সোমবার, ২২ জুলাই, ২০১৩

X company is considering dropping one of its product lines. What cost of product line would be relevant to decision? Irrelevant?



If x company mention these follows reason then it may relevant with decision.  Every decision involves a choice from among at least two alternatives. The costs and benefits of the alternatives should be compared when making the decision.
1. Identifying relevant costs. A relevant cost or benefit is a cost or benefit that differs between alternatives. Differential costs are relevant costs. Any cost or benefit that does not differ between alternatives is irrelevant and can be ignored in a decision. This is a tremendously powerful concept that allows us to ignore mounds of data when making decisions since most things are not affected by any given decision.

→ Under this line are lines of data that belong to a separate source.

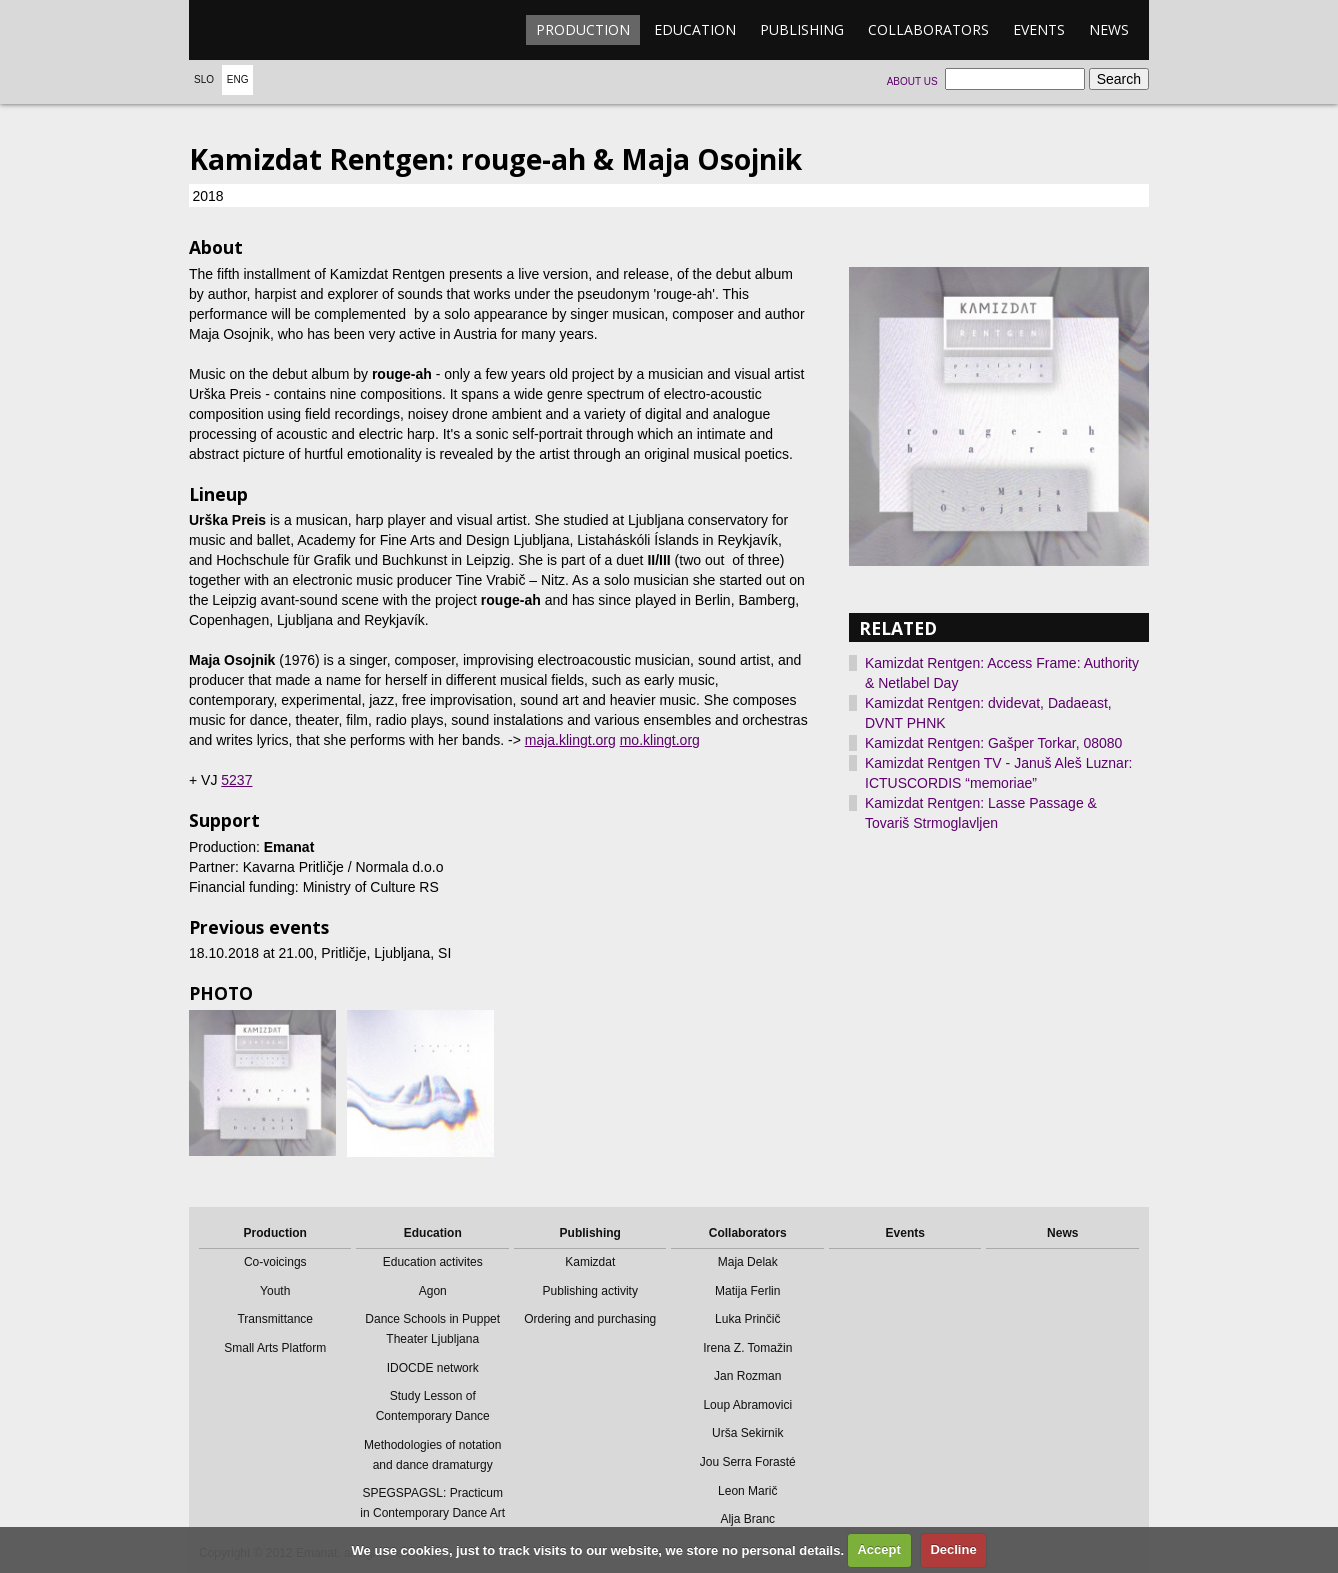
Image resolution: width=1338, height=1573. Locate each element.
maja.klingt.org (570, 740)
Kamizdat (590, 1262)
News (1109, 29)
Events (1039, 29)
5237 (236, 780)
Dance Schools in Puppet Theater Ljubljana (432, 1329)
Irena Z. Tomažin (747, 1348)
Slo (204, 79)
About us (912, 81)
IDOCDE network (433, 1368)
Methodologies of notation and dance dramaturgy (432, 1455)
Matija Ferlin (747, 1291)
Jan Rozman (747, 1376)
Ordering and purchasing (590, 1319)
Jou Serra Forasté (748, 1462)
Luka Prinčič (747, 1319)
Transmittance (275, 1319)
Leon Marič (747, 1491)
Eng (238, 79)
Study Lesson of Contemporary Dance (433, 1406)
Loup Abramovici (747, 1405)
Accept (878, 1549)
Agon (433, 1291)
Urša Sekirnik (747, 1433)
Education (695, 29)
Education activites (433, 1262)
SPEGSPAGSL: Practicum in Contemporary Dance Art (432, 1503)
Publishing (802, 29)
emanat (284, 30)
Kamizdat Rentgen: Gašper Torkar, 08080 (993, 743)
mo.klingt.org (660, 740)
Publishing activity (590, 1291)
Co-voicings (275, 1262)
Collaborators (928, 29)
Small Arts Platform (275, 1348)
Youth (275, 1291)
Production (583, 29)
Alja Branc (747, 1519)
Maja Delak (748, 1262)
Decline (953, 1549)
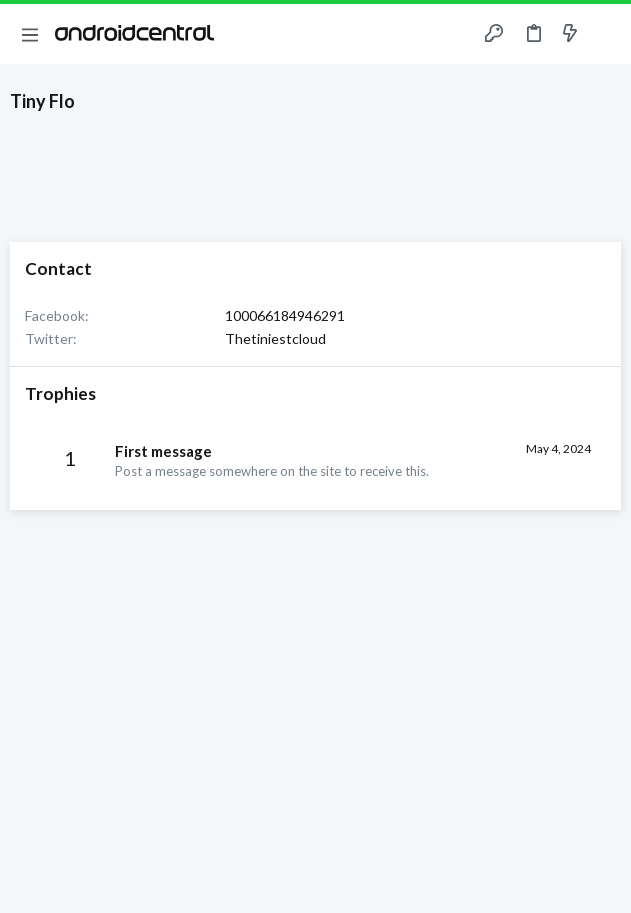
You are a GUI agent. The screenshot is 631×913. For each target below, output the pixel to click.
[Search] (604, 34)
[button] (30, 34)
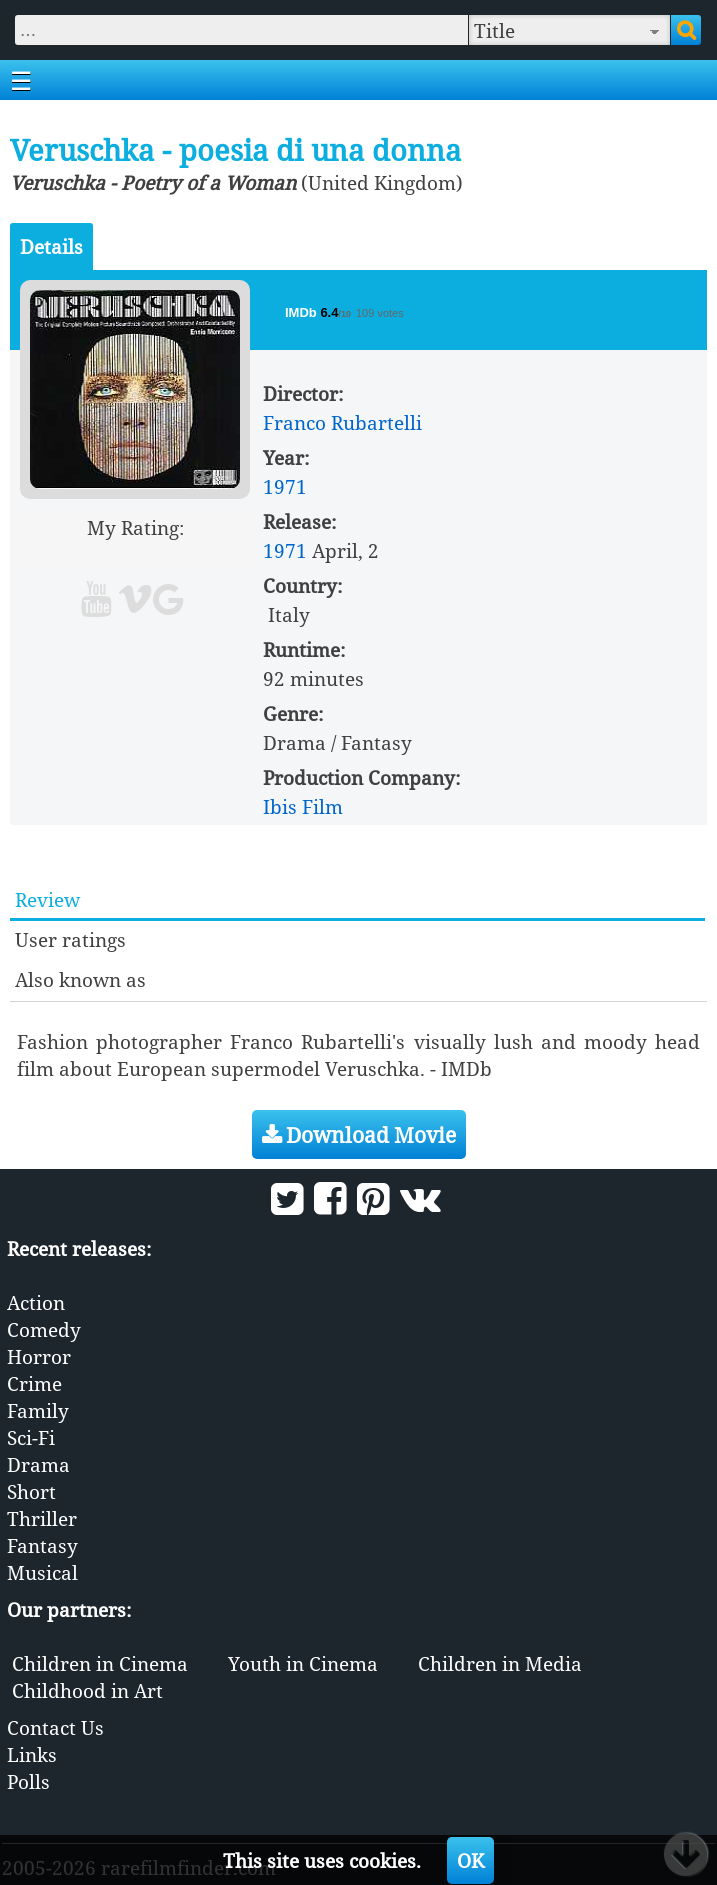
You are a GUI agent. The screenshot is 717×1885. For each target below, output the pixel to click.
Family (38, 1410)
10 (211, 554)
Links (32, 1754)
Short (31, 1491)
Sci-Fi (31, 1437)
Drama (38, 1464)
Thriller (42, 1518)
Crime (34, 1383)
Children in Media (500, 1663)
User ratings (70, 939)
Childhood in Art (87, 1690)
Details (51, 246)
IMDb (302, 312)
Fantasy (42, 1545)
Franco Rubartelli (342, 422)
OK (470, 1860)
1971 (285, 486)
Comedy (44, 1329)
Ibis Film (303, 806)
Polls (28, 1781)
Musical (42, 1572)
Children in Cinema (100, 1663)
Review (47, 899)
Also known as (80, 979)
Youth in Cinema (303, 1663)
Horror (39, 1356)
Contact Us (55, 1727)
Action (36, 1302)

a. All sunk costs (i.e., costs already irrevocably incurred) are irrelevant since they will be the same for any alternative. All future costs that do not differ between alternatives are irrelevant.
b. Any cost that is avoidable is potentially relevant. An avoidable cost is a cost that can be eliminated (in whole or in part) as a result of choosing one alternative over another.
c. When making a decision, eliminate all irrelevant costs. Make the decision based on the remaining, relevant costs.
2. If irrelevant. Costs that are relevant in one decision situation are not necessarily relevant in another. In each situation the manager must examine the data and isolate the relevant costs.
                                               
NOTE: Don't develop incorrect rules of thumbs for identifying relevant costs. One such popular thumb-rule is that variable costs are relevant and fixed costs are irrelevant. This thumb-rule is wrong. The fixed costs that differ between alternatives and that are therefore relevant.